* _YOUR INSTRUCTIONS_
In the entries below, which lines run from the one with "Naše ponožky pre" through the one with "Russland.tv"? Repeat exactly those, both included, and no pictures.

─── RECORDS SHOWN

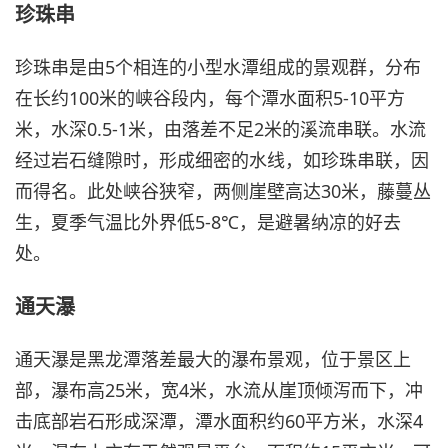
珍珠串
珍珠串是由5个相连的小型水潭组成的景观群，分布
在长约100米的峡谷段内，每个潭水面积5-10平方
米，水深0.5-1米，由落差不足2米的溪流串联。水流
经过岩石缝隙时，形成细密的水线，如珍珠串联，因
而得名。此处峡谷狭窄，两侧崖壁高达30米，藤蔓丛
生，夏季气温比外界低5-8℃，是避暑纳凉的好去
处。
通天瀑
通天瀑是黑龙潭落差最大的瀑布景观，位于景区上
部，瀑布高25米，宽4米，水流从崖顶倾泻而下，冲
击底部岩石形成深潭，潭水面积约60平方米，水深4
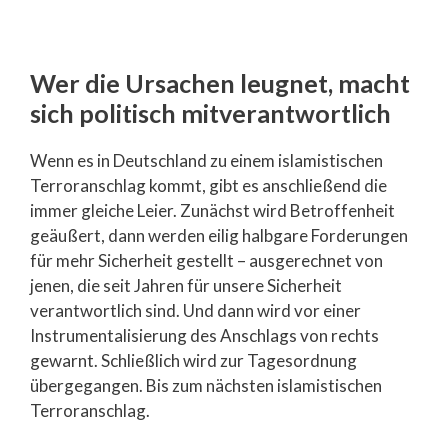
Wer die Ursachen leugnet, macht
sich politisch mitverantwortlich
Wenn es in Deutschland zu einem islamistischen
Terroranschlag kommt, gibt es anschließend die
immer gleiche Leier. Zunächst wird Betroffenheit
geäußert, dann werden eilig halbgare Forderungen
für mehr Sicherheit gestellt – ausgerechnet von
jenen, die seit Jahren für unsere Sicherheit
verantwortlich sind. Und dann wird vor einer
Instrumentalisierung des Anschlags von rechts
gewarnt. Schließlich wird zur Tagesordnung
übergegangen. Bis zum nächsten islamistischen
Terroranschlag.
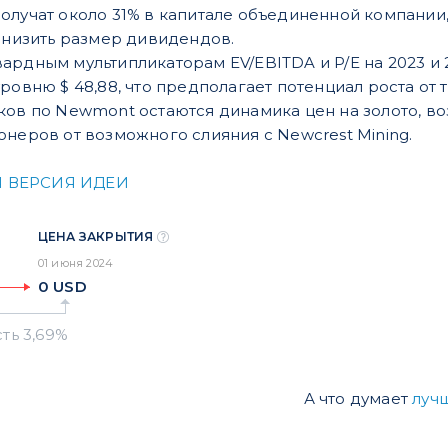
олучат около 31% в капитале объединенной компании,
 снизить размер дивидендов.
ардным мультипликаторам EV/EBITDA и P/E на 2023 и 2
ровню $ 48,88, что предполагает потенциал роста от т
ков по Newmont остаются динамика цен на золото, в
онеров от возможного слияния с Newcrest Mining.
 ВЕРСИЯ ИДЕИ
ЦЕНА ЗАКРЫТИЯ
01 июня 2024
0
USD
А что думает
луч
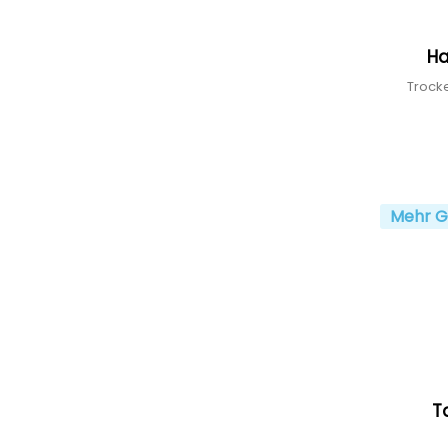
Ha
Trocke
Mehr G
T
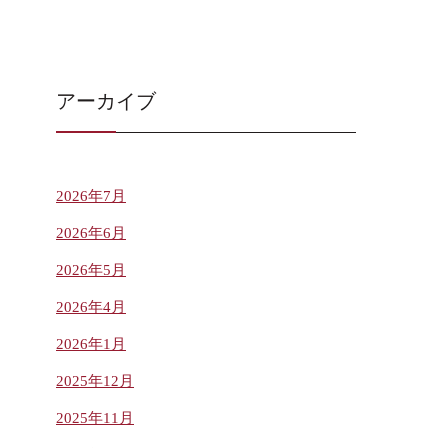
アーカイブ
2026年7月
2026年6月
2026年5月
2026年4月
2026年1月
2025年12月
2025年11月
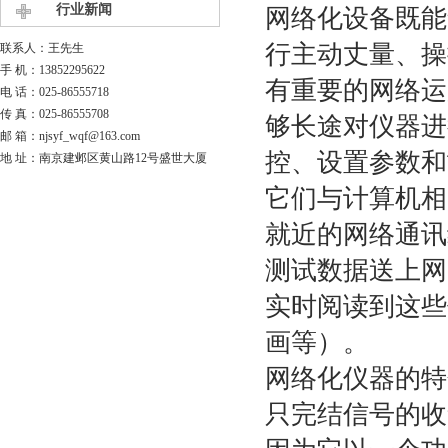
行业新闻
网络化设备既能
行主动丈量、操
联系人：王先生
手 机：13852295622
有重要的网络运用
电 话：025-86555718
传 真：025-86555708
够长途对仪器进
邮 箱：njsyf_wqf@163.com
控、设置参数和故
地 址：南京建邺区黄山路12号盛世大厦
它们与计算机相
就近的网络通讯
测试数据送上网
实时阅读到这些
画等）。
网络化仪器的特
只完结信号的收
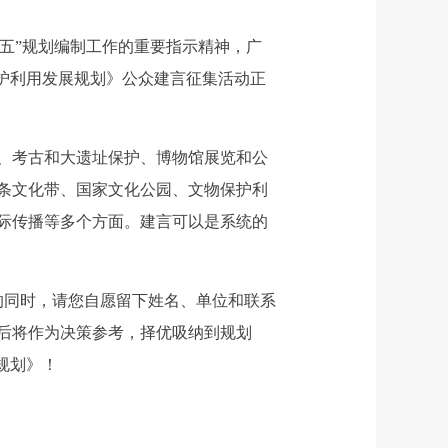
五”规划编制工作的重要指示精神，广
护利用发展规划》公众建言征集活动正
、考古和大遗址保护、博物馆展览和公
条文化带、国家文化公园、文物保护利
际传播等多个方面。建言可以是系统的
的同时，请您自愿留下姓名、单位和联系
后将作为决策参考，择优吸纳到规划
规划》！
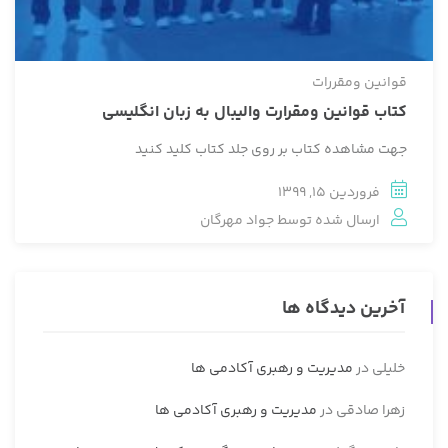
قوانین ومقررات
کتاب قوانین ومقرارت والیبال به زبان انگلیسی
جهت مشاهده کتاب بر روی جلد کتاب کلید کنید
فروردین 15, 1399
ارسال شده توسط
جواد مهرگان
آخرین دیدگاه ها
خلیلی
در
مدیریت و رهبری آکادمی ها
زهرا صادقی
در
مدیریت و رهبری آکادمی ها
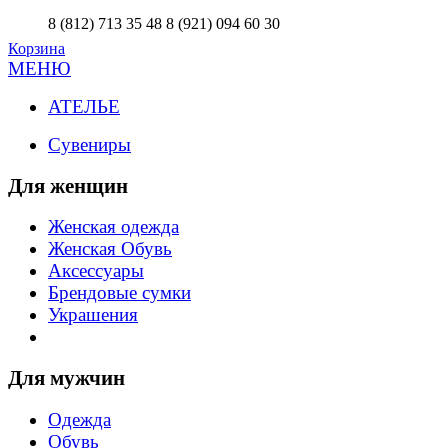
8 (812) 713 35 48
8 (921) 094 60 30
Корзина
МЕНЮ
АТЕЛЬЕ
Сувениры
Для женщин
Женская одежда
Женская Обувь
Аксессуары
Брендовые сумки
Украшения
Для мужчин
Одежда
Обувь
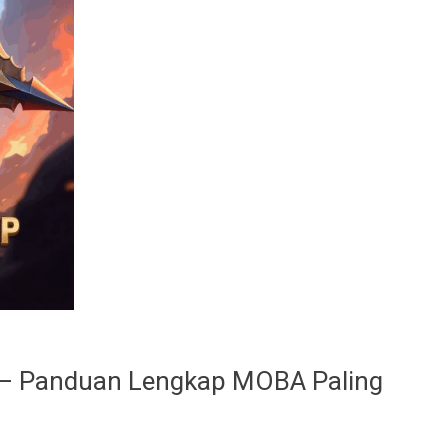
 – Panduan Lengkap MOBA Paling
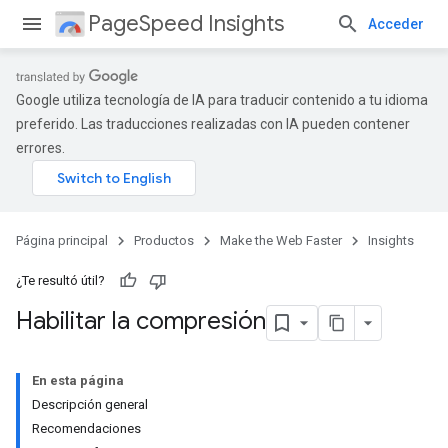
PageSpeed Insights
Acceder
Google utiliza tecnología de IA para traducir contenido a tu idioma
preferido. Las traducciones realizadas con IA pueden contener
errores.
Página principal
Productos
Make the Web Faster
Insights
¿Te resultó útil?
Habilitar la compresión
En esta página
Descripción general
Recomendaciones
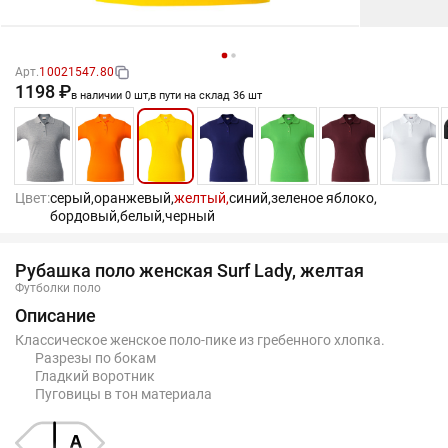
Арт.
10021547.80
1198 ₽
в наличии 0 шт,
в пути на склад 36 шт
Цвет:
серый,
оранжевый,
желтый,
синий,
зеленое яблоко,
бордовый,
белый,
черный
Рубашка поло женская Surf Lady, желтая
Футболки поло
Описание
Классическое женское поло-пике из гребенного хлопка.
Разрезы по бокам
Гладкий воротник
Пуговицы в тон материала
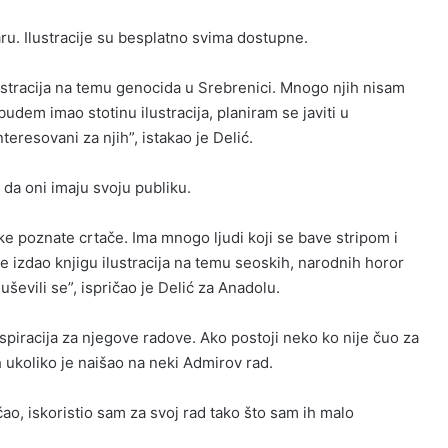
taru. Ilustracije su besplatno svima dostupne.
lustracija na temu genocida u Srebrenici. Mnogo njih nisam
dem imao stotinu ilustracija, planiram se javiti u
nteresovani za njih”, istakao je Delić.
 da oni imaju svoju publiku.
neke poznate crtače. Ima mnogo ljudi koji se bave stripom i
ine izdao knjigu ilustracija na temu seoskih, narodnih horor
oduševili se”, ispričao je Delić za Anadolu.
nspiracija za njegove radove. Ako postoji neko ko nije čuo za
h ukoliko je naišao na neki Admirov rad.
čao, iskoristio sam za svoj rad tako što sam ih malo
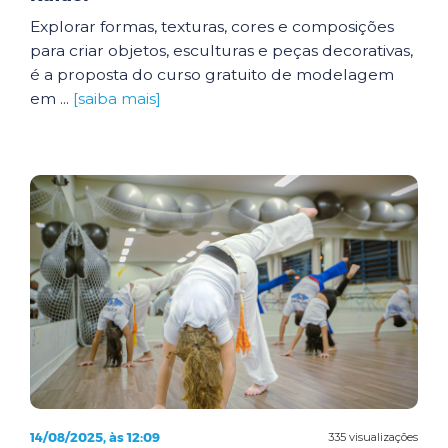
Explorar formas, texturas, cores e composições
para criar objetos, esculturas e peças decorativas,
é a proposta do curso gratuito de modelagem
em ...
[saiba mais]
14/08/2025, às 12:09
335 visualizações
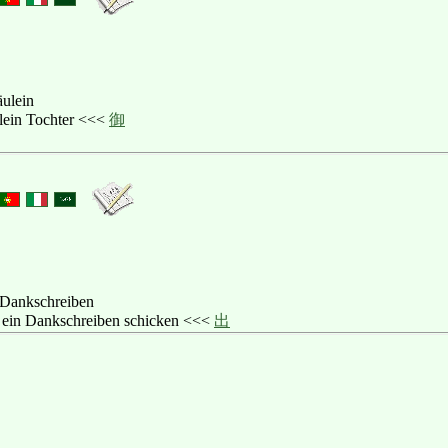
äulein
ulein Tochter <<<
御
 Dankschreiben
: ein Dankschreiben schicken <<<
出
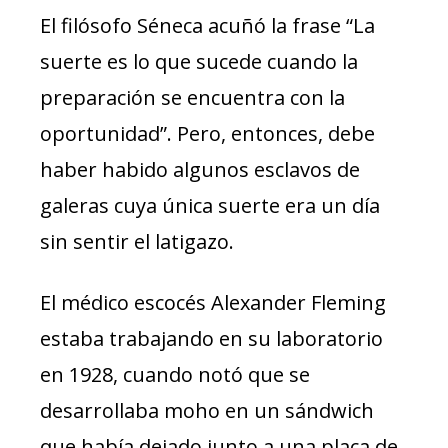
El filósofo Séneca acuñó la frase “La
suerte es lo que sucede cuando la
preparación se encuentra con la
oportunidad”. Pero, entonces, debe
haber habido algunos esclavos de
galeras cuya única suerte era un día
sin sentir el latigazo.
El médico escocés Alexander Fleming
estaba trabajando en su laboratorio
en 1928, cuando notó que se
desarrollaba moho en un sándwich
que había dejado junto a una placa de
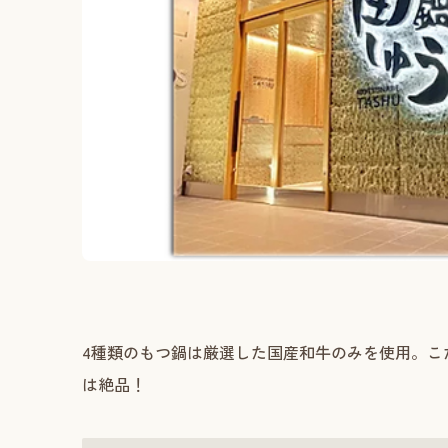
4種類のもつ鍋は厳選した国産和牛のみを使用。こ
は絶品！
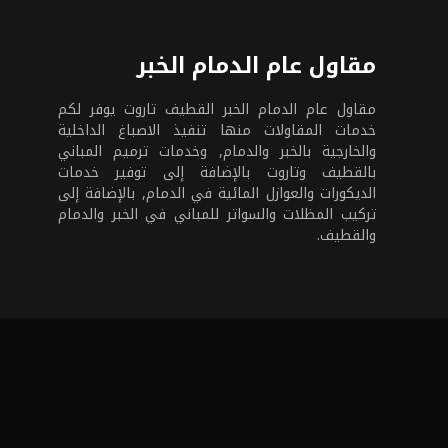
مقاول عام الدمام الخبر
مقاول عام الدمام الخبر القطيف تاروت يوفر لكم
خدمات المقاولات منها تنفيذ الاصباغ الداخلية
والخارجية بالخبر والدمام, وخدمات ترميم المباني
بالقطيف وتاروت بالإضافة إلى توفير خدمات
الديكورات والعوازل المائية في الدمام, بالإضافة إلى
تركيب المظلات والسواتر للمباني في الخبر والدمام
والقطيف.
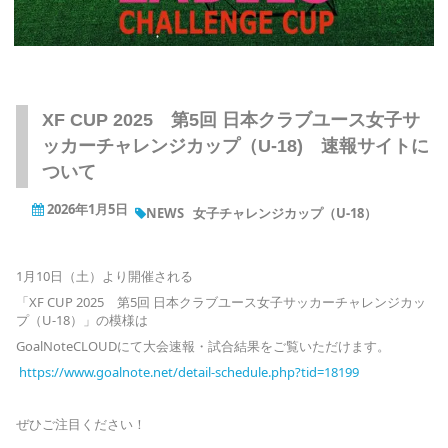
XF CUP 2025 第5回 日本クラブユース女子サ
ッカーチャレンジカップ（U-18) 速報サイトに
ついて
2026年1月5日
NEWS
女子チャレンジカップ（U-18）
1月10日（土）より開催される
「XF CUP 2025 第5回 日本クラブユース女子サッカーチャレンジカッ
プ（U-18）」の模様は
GoalNoteCLOUDにて大会速報・試合結果をご覧いただけます。
https://www.goalnote.net/detail-schedule.php?tid=18199
ぜひご注目ください！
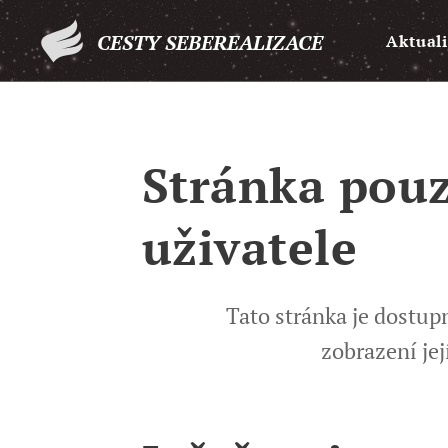
CESTY SEBEREALIZACE
Aktuali
Stránka pouz
uživatele
Tato stránka je dostu
zobrazení jej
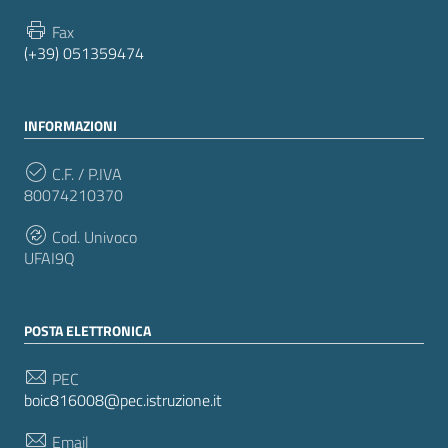
Fax
(+39) 051359474
INFORMAZIONI
C.F. / P.IVA
80074210370
Cod. Univoco
UFAI9Q
POSTA ELETTRONICA
PEC
boic816008@pec.istruzione.it
Email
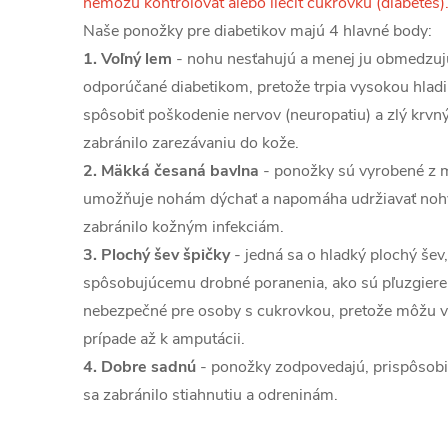
nemôžu kontrolovať alebo liečiť cukrovku (diabetes)
Naše ponožky pre diabetikov majú 4 hlavné body:
1. Voľný lem
- nohu nesťahujú a menej ju obmedzujú
odporúčané diabetikom, pretože trpia vysokou hladi
spôsobiť poškodenie nervov (neuropatiu) a zlý krvný 
zabránilo zarezávaniu do kože.
2. Mäkká česaná bavlna
- ponožky sú vyrobené z m
umožňuje nohám dýchať a napomáha udržiavať nohy v
zabránilo kožným infekciám.
3. Plochý šev špičky
- jedná sa o hladký plochý šev,
spôsobujúcemu drobné poranenia, ako sú pľuzgiere
nebezpečné pre osoby s cukrovkou, pretože môžu vi
prípade až k amputácii.
4. Dobre sadnú
- ponožky zodpovedajú, prispôsobia
sa zabránilo stiahnutiu a odreninám.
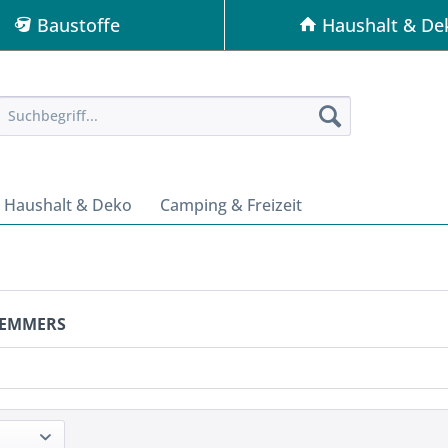
Baustoffe
Haushalt & De
Haushalt & Deko
Camping & Freizeit
REMMERS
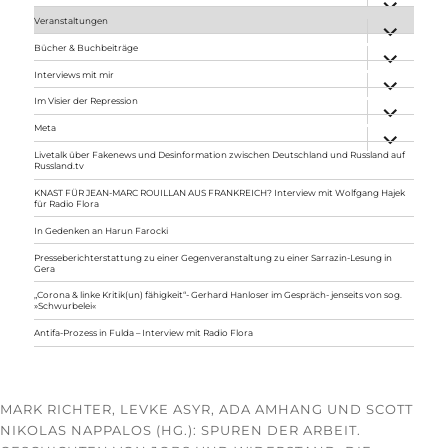
anzeigen
Veranstaltungen
Unterme
anzeigen
Bücher & Buchbeiträge
Unterme
anzeigen
Interviews mit mir
Unterme
anzeigen
Im Visier der Repression
Unterme
anzeigen
Meta
Unterme
anzeigen
Livetalk über Fakenews und Desinformation zwischen Deutschland und Russland auf
Russland.tv
KNAST FÜR JEAN-MARC ROUILLAN AUS FRANKREICH? Interview mit Wolfgang Hajek
für Radio Flora
In Gedenken an Harun Farocki
Presseberichterstattung zu einer Gegenveranstaltung zu einer Sarrazin-Lesung in
Gera
„Corona & linke Kritik(un) fähigkeit“- Gerhard Hanloser im Gespräch- jenseits von sog.
»Schwurbelei«
Antifa-Prozess in Fulda – Interview mit Radio Flora
MARK RICHTER, LEVKE ASYR, ADA AMHANG UND SCOTT
NIKOLAS NAPPALOS (HG.): SPUREN DER ARBEIT.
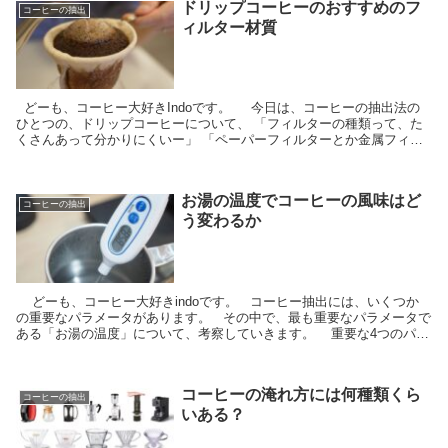
ドリップコーヒーのおすすめのフ
コーヒーの抽出
ィルター材質
どーも、コーヒー大好きIndoです。 今日は、コーヒーの抽出法の
ひとつの、ドリップコーヒーについて、 「フィルターの種類って、た
くさんあって分かりにくいー」 「ペーパーフィルターとか金属フィル
ターとか、どう違うの？」 ...
お湯の温度でコーヒーの風味はど
コーヒーの抽出
う変わるか
どーも、コーヒー大好きindoです。 コーヒー抽出には、いくつか
の重要なパラメータがあります。 その中で、最も重要なパラメータで
ある「お湯の温度」について、考察していきます。 重要な4つのパラ
メータは、以下の記事にま...
コーヒーの淹れ方には何種類くら
コーヒーの抽出
いある？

──────

* _FINISHED EXERCISE_
Naše ponožky pre diabetikov majú 4 hlavné body:
1. Voľný lem
- nohu nesťahujú a menej ju obmedzujú
odporúčané diabetikom, pretože trpia vysokou hladi
spôsobiť poškodenie nervov (neuropatiu) a zlý krvný 
zabránilo zarezávaniu do kože.
2. Mäkká česaná bavlna
- ponožky sú vyrobené z m
umožňuje nohám dýchať a napomáha udržiavať nohy v
zabránilo kožným infekciám.
3. Plochý šev špičky
- jedná sa o hladký plochý šev,
spôsobujúcemu drobné poranenia, ako sú pľuzgiere
nebezpečné pre osoby s cukrovkou, pretože môžu vi
prípade až k amputácii.
4. Dobre sadnú
- ponožky zodpovedajú, prispôsobia
sa zabránilo stiahnutiu a odreninám.
Baustoffe
Haushalt & De
Haushalt & Deko
Camping & Freizeit
REMMERS
anzeigen
Veranstaltungen
Unterme
anzeigen
Bücher & Buchbeiträge
Unterme
anzeigen
Interviews mit mir
Unterme
anzeigen
Im Visier der Repression
Unterme
anzeigen
Meta
Unterme
anzeigen
Livetalk über Fakenews und Desinformation zwischen Deutschland und Russland auf
Russland.tv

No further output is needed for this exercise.